Windows – If you switch NTFS compression on, why is the CPU load so low? Does it use SSE4.2 instructions behind the scenes

compressionntfswindows 7

I have a Hex-core Xeon X5650 running Windows 7 x64.

I'm currently doing simultaneous compression of three NTFS hard drives, 2TB each, with the commands:

compact e: /i /c /s
compact f: /i /c /s
compact g: /i /c /s

Its getting reasonable compression: up to 40:1, and typically 2:1.

The resulting CPU load is only about 3%

Does anyone know why is the CPU load so low?

Does anyone know if the Win7 realtime compression/decompression kernel is using SSE3 or SSSE3 or SSE4.2 instructions behind the scenes?

Best Answer

I would expect that your cpu usage is so low because a number of factors but firstly keep in mind that the compression algorithm is designed for speed rather than high compression rates.

The fundamental problem here is whether you are compressing thousands upon thousands of small files or several GB of humongous files.

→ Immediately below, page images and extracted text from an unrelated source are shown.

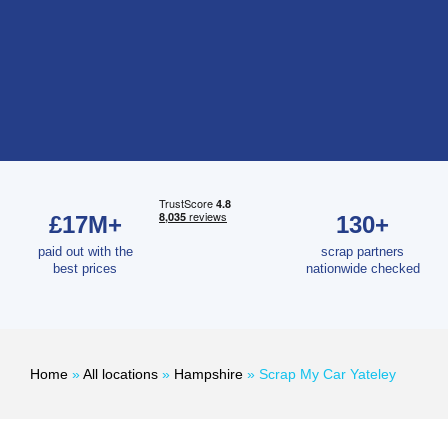
£17M+
130+
paid out with the
scrap partners
best prices
nationwide checked
Home
»
All locations
»
Hampshire
»
Scrap My Car Yateley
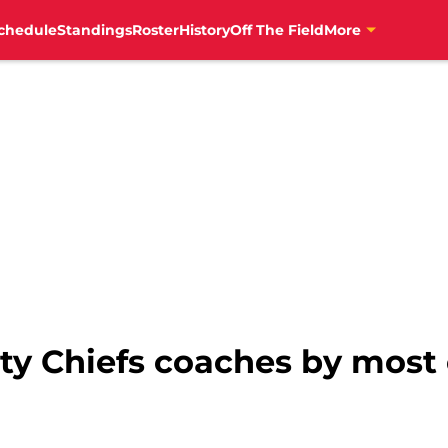
chedule
Standings
Roster
History
Off The Field
More
ty Chiefs coaches by most 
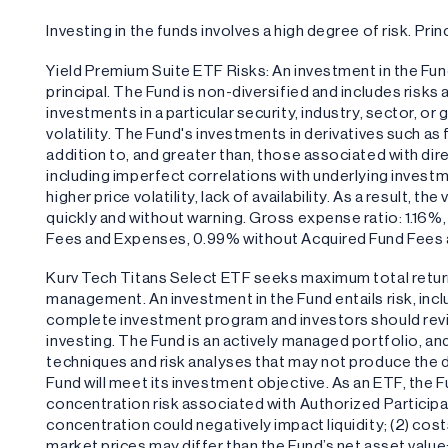
Investing in the funds involves a high degree of risk. Princ
Yield Premium Suite ETF Risks: An investment in the Fund 
principal. The Fund is non-diversified and includes risks
investments in a particular security, industry, sector, or
volatility. The Fund's investments in derivatives such a
addition to, and greater than, those associated with dire
including imperfect correlations with underlying investm
higher price volatility, lack of availability. As a result, 
quickly and without warning. Gross expense ratio: 1.16%
Fees and Expenses, 0.99% without Acquired Fund Fees
Kurv Tech Titans Select ETF seeks maximum total retur
management. An investment in the Fund entails risk, inclu
complete investment program and investors should revi
investing. The Fund is an actively managed portfolio, an
techniques and risk analyses that may not produce the d
Fund will meet its investment objective. As an ETF, the Fu
concentration risk associated with Authorized Participa
concentration could negatively impact liquidity; (2) cost
market prices may differ than the Fund’s net asset value; a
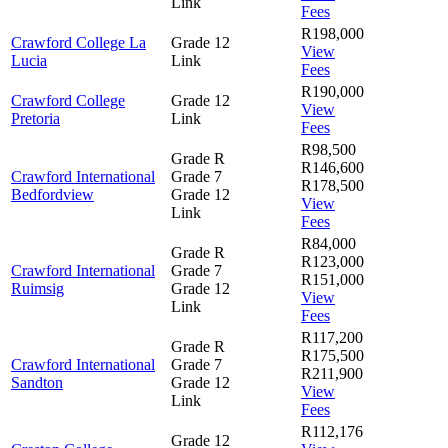
Link
Fees
R198,000
Crawford College La
Grade 12
View
Lucia
Link
Fees
R190,000
Crawford College
Grade 12
View
Pretoria
Link
Fees
R98,500
Grade R
R146,600
Crawford International
Grade 7
R178,500
Bedfordview
Grade 12
View
Link
Fees
R84,000
Grade R
R123,000
Crawford International
Grade 7
R151,000
Ruimsig
Grade 12
View
Link
Fees
R117,200
Grade R
R175,500
Crawford International
Grade 7
R211,900
Sandton
Grade 12
View
Link
Fees
R112,176
Grade 12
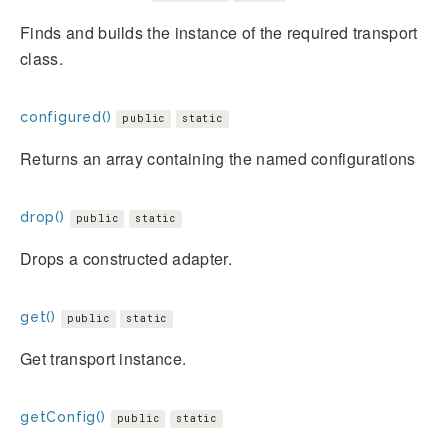
Finds and builds the instance of the required transport
class.
configured()
public
static
Returns an array containing the named configurations
drop()
public
static
Drops a constructed adapter.
get()
public
static
Get transport instance.
getConfig()
public
static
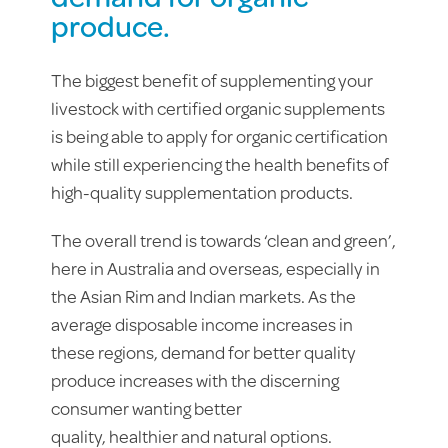
produce.
The biggest benefit of supplementing your
livestock with certified organic supplements
is being able to apply for organic certification
while still experiencing the health benefits of
high-quality supplementation products.
The overall trend is towards ‘clean and green’,
here in Australia and overseas, especially in
the Asian Rim and Indian markets. As the
average disposable income increases in
these regions, demand for better quality
produce increases with the discerning
consumer wanting better
quality, healthier and natural options.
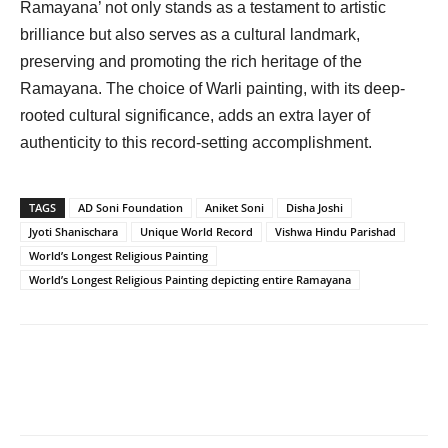
Ramayana’ not only stands as a testament to artistic
brilliance but also serves as a cultural landmark,
preserving and promoting the rich heritage of the
Ramayana. The choice of Warli painting, with its deep-
rooted cultural significance, adds an extra layer of
authenticity to this record-setting accomplishment.
TAGS
AD Soni Foundation
Aniket Soni
Disha Joshi
Jyoti Shanischara
Unique World Record
Vishwa Hindu Parishad
World’s Longest Religious Painting
World’s Longest Religious Painting depicting entire Ramayana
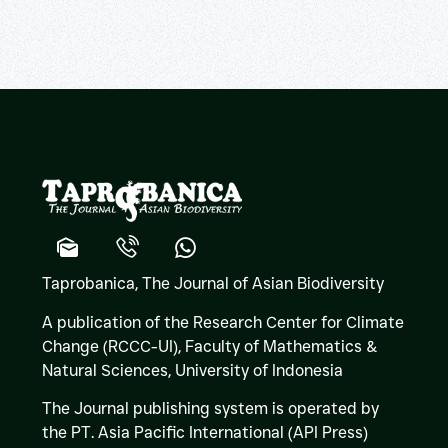
Taprobanica, The Journal of Asian Biodiversity
A publication of the Research Center for Climate
Change (RCCC-UI), Faculty of Mathematics &
Natural Sciences,
University of Indonesia
The Journal publishing system is operated by
the PT. Asia Pacific International (API Press)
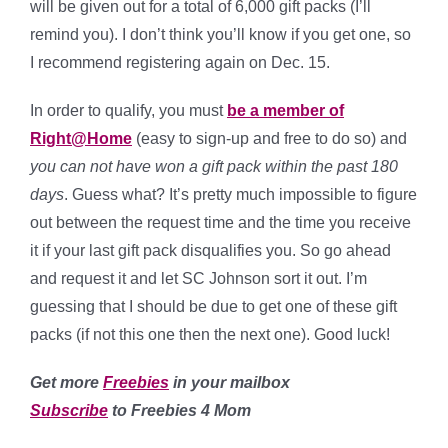
will be given out for a total of 6,000 gift packs (I’ll
remind you). I don’t think you’ll know if you get one, so
I recommend registering again on Dec. 15.
In order to qualify, you must
be a member of
Right@Home
(easy to sign-up and free to do so) and
you can not have won a gift pack within the past 180
days
. Guess what? It’s pretty much impossible to figure
out between the request time and the time you receive
it if your last gift pack disqualifies you. So go ahead
and request it and let SC Johnson sort it out. I’m
guessing that I should be due to get one of these gift
packs (if not this one then the next one). Good luck!
Get more
Freebies
in your mailbox
Subscribe
to Freebies 4 Mom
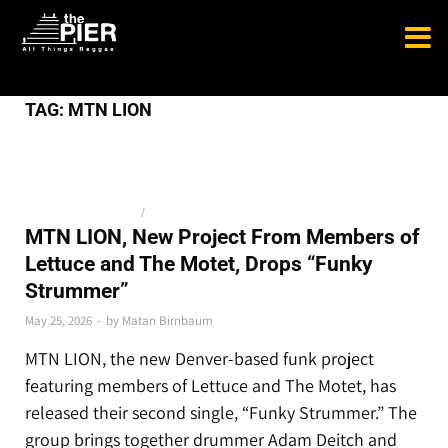
TAG:
MTN LION
BLUEGRASS AND JAM
/
NEWS
MTN LION, New Project From Members of
Lettuce and The Motet, Drops “Funky
Strummer”
May 25, 2026
-
by
Matan Birnbaum
MTN LION, the new Denver-based funk project
featuring members of Lettuce and The Motet, has
released their second single, “Funky Strummer.” The
group brings together drummer Adam Deitch and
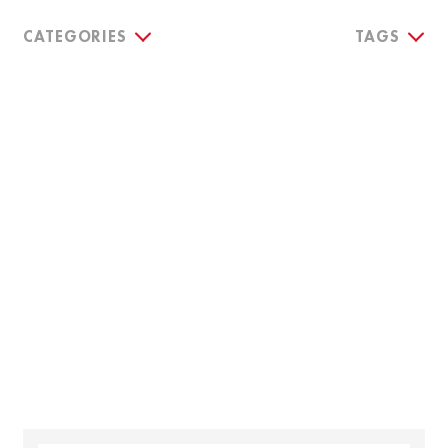
CATEGORIES
TAGS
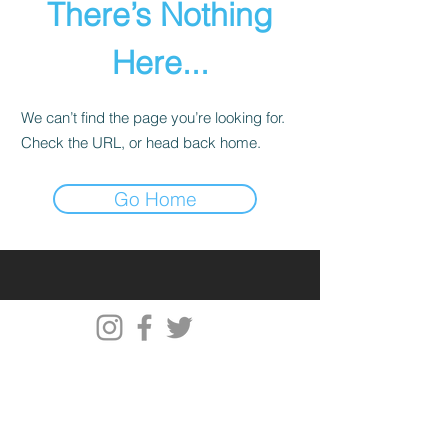
There’s Nothing
Here...
We can’t find the page you’re looking for.
Check the URL, or head back home.
Go Home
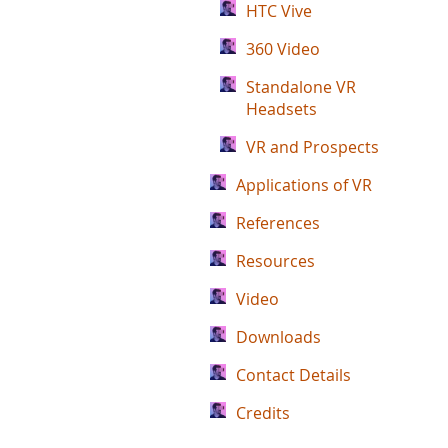
HTC Vive
360 Video
Standalone VR
Headsets
VR and Prospects
Applications of VR
References
Resources
Video
Downloads
Contact Details
Credits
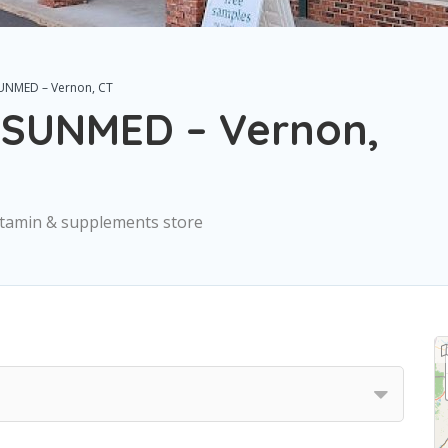
SUNMED – Vernon, CT
| SUNMED – Vernon,
Vitamin & supplements store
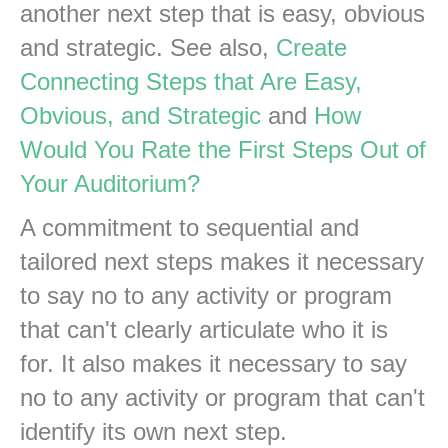
another next step that is easy, obvious
and strategic. See also,
Create
Connecting Steps that Are Easy,
Obvious, and Strategic
and
How
Would You Rate the First Steps Out of
Your Auditorium?
A commitment to sequential and
tailored next steps makes it necessary
to say no to any activity or program
that can't clearly articulate who it is
for. It also makes it necessary to say
no to any activity or program that can't
identify its own next step.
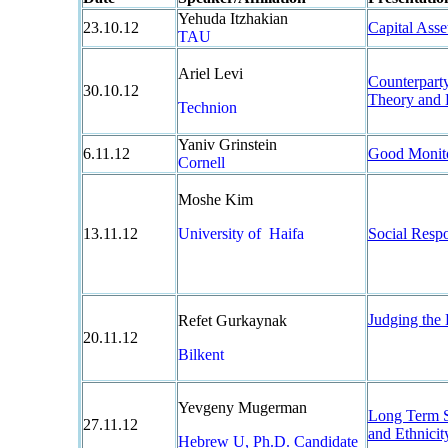
Yehuda Itzhakian
23.10.12
Capital Asse
TAU
Ariel Levi
Counterpart
30.10.12
Theory and 
Technion
Yaniv Grinstein
6.11.12
Good Monito
Cornell
Moshe Kim
13.11.12
University of Haifa
Social Respo
Judging the
Refet Gurkaynak
20.11.12
Bilkent
Yevgeny Mugerman
Long Term Sa
27.11.12
and Ethnici
Hebrew U, Ph.D. Candidate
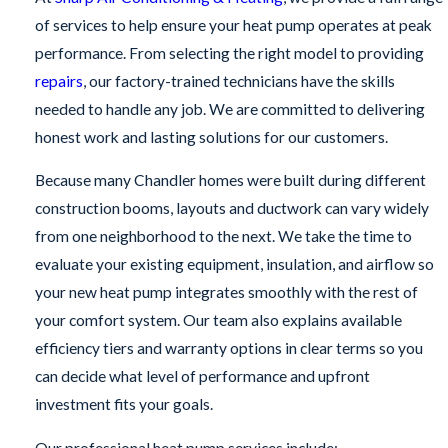
of services to help ensure your heat pump operates at peak
performance. From selecting the right model to providing
repairs
, our factory-trained technicians have the skills
needed to handle any job. We are committed to delivering
honest work and lasting solutions for our customers.
Because many Chandler homes were built during different
construction booms, layouts and ductwork can vary widely
from one neighborhood to the next. We take the time to
evaluate your existing equipment, insulation, and airflow so
your new heat pump integrates smoothly with the rest of
your comfort system. Our team also explains available
efficiency tiers and warranty options in clear terms so you
can decide what level of performance and upfront
investment fits your goals.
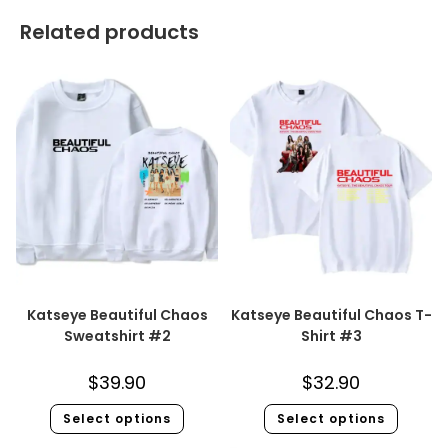
Related products
Katseye Beautiful Chaos
Katseye Beautiful Chaos T-
Sweatshirt #2
Shirt #3
$
39.90
$
32.90
Select options
Select options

If you are compressing files under 2MB I would expect that most of the time taken to compress the files is take up in the operations needed to find a file in the filesystem, get the hard drive to give you the data, and then writing the compressed data back, then repeat with the next tiny file. The compression algorithm can probably handle around 40-50MB/s on a modern machine (I would expect but am not certain of this) and so the hard drives seek and data transfer times are truly the limiting factors for those files, compression times are likely to be nearly nil.

For larger files you should almost certainly be seeing a higher CPU usage. I certainly see at least 1 core pop up to about 50% CPU usage (roughly 8-10% total CPU on my 8-core processor) when I tell it to compress a large directory on my system...

I really think that hard drive seek times are your problem here, otherwise you need to specifically look at which cores are being worked while compressing, it may be that the compression routine is only able to be used by one thread at a time, though I would doubt this to be the case.